A nested loop followed by a non-nested loop:

```
for (i = 0; i < N; i++) {
for (j = 0; j < N; j++) {
sequence of statements
}
}
for (k = 0; k < N; k++) {
sequence of statements
}
```

**Answer:** The first set of nested loops is O(N^{2}) and the second loop is O(N). This is O(max(N^{2},N)) which is O(N^{2}).

**Q3. A nested loop in which the number of times the inner loop executes depends on the value of the outer loop index:**

```
for (i = 0; i < N; i++) {
for (j = i; j < N; j++) {
sequence of statements
}
}
```

**Answer:** When i is 0 the inner loop executes N times. When i is 1 the inner loop executes N-1 times. In the last iteration of the outer loop when i is N-1 the inner loop executes 1 time. The number of times the inner loop statements execute is N + N-1 + ... + 2 + 1. This sum is N(N+1)/2 and gives O(N^{2}).

**Q4. For each of the following loops with a method call, determine the overall complexity.

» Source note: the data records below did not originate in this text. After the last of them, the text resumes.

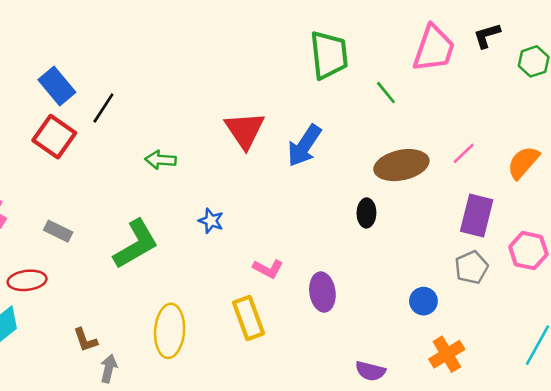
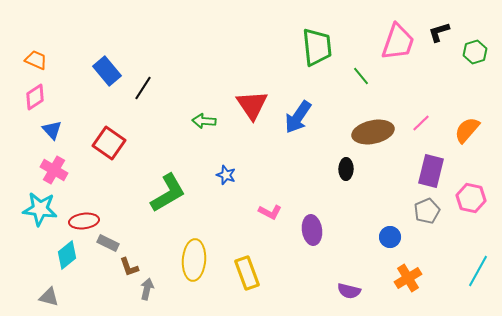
red square: (54, 137) -> (109, 143), moved
green arrow: (160, 160) -> (204, 121), moved
gray rectangle: (58, 231) -> (108, 243), moved
yellow rectangle: (249, 318) -> (247, 273), moved

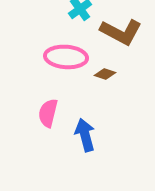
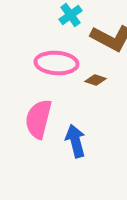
pink semicircle: (48, 113) -> (38, 119), size x1.4

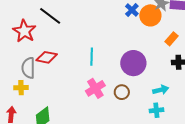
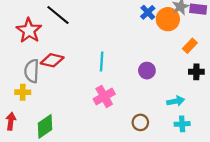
purple circle: (133, 63) -> (147, 71), size x0.6
brown circle: (122, 92) -> (140, 122), moved
cyan cross: (156, 110) -> (182, 124), moved

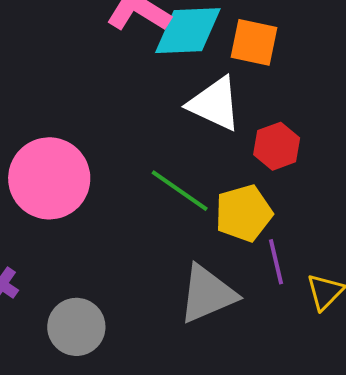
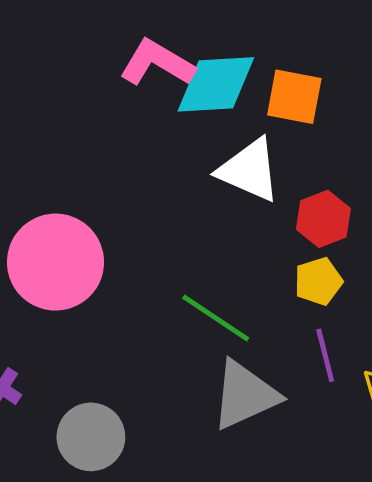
green line: (180, 191) -> (216, 318), moved
yellow pentagon: (244, 213) -> (318, 281), moved, size x0.7

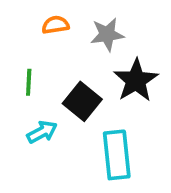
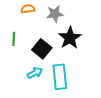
cyan arrow: (42, 132) -> (35, 73), moved

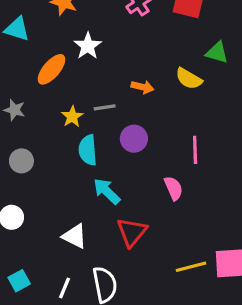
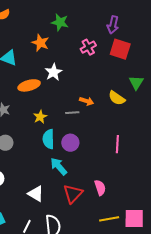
green triangle: (217, 52) -> (136, 83), turned 42
orange ellipse: (51, 69) -> (29, 85), turned 30
gray line: (105, 107) -> (72, 113), moved
purple circle: (134, 139) -> (70, 143), moved
pink semicircle: (173, 188) -> (100, 188), moved

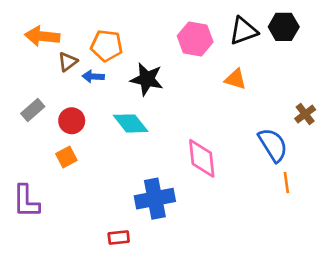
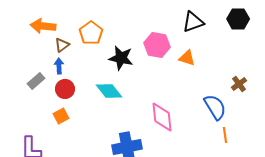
black hexagon: (284, 27) -> (238, 19), moved
pink hexagon: (195, 39) -> (157, 45), moved
orange pentagon: (107, 46) -> (91, 33), turned 30
blue arrow: (93, 76) -> (59, 66), moved, turned 84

As above, assume that method f takes constant time, and that method g takes time linear in the value of its parameter.**

**a. for (j = 0; j < N; j++) f(j);**
**b. for (j = 0; j < N; j++) g(j);**
**c. for (j = 0; j < N; j++) g(k);**

**Answer:** a. Each call to f(j) is O(1). The loop executes N times so it is N x O(1) or O(N).

b. The first time the loop executes j is 0 and g(0) takes “no operations. The next time j is 1 and g(1) takes 1 operations. The last time the loop executes j is N-1 and g(N-1) takes N-1 operations. The total work is the sum of the first N-1 numbers and is O(N^{2}).

c. Each time through the loop g(k) takes k operations and the loop executes N times. Since you do not know the relative size of k and N, the overall complexity is O(N x k).

- What is data structure?
- What are the types of operations that can be performed with data structure?
- What is asymptotic notation and why is this used?
- What is complexity and its type?
- Find the complexity of 3n
^{2}+ 5n. - Distinguish between linear and non-linear data structure.
- Is it necessary is use data structure in every field? Justify your answer.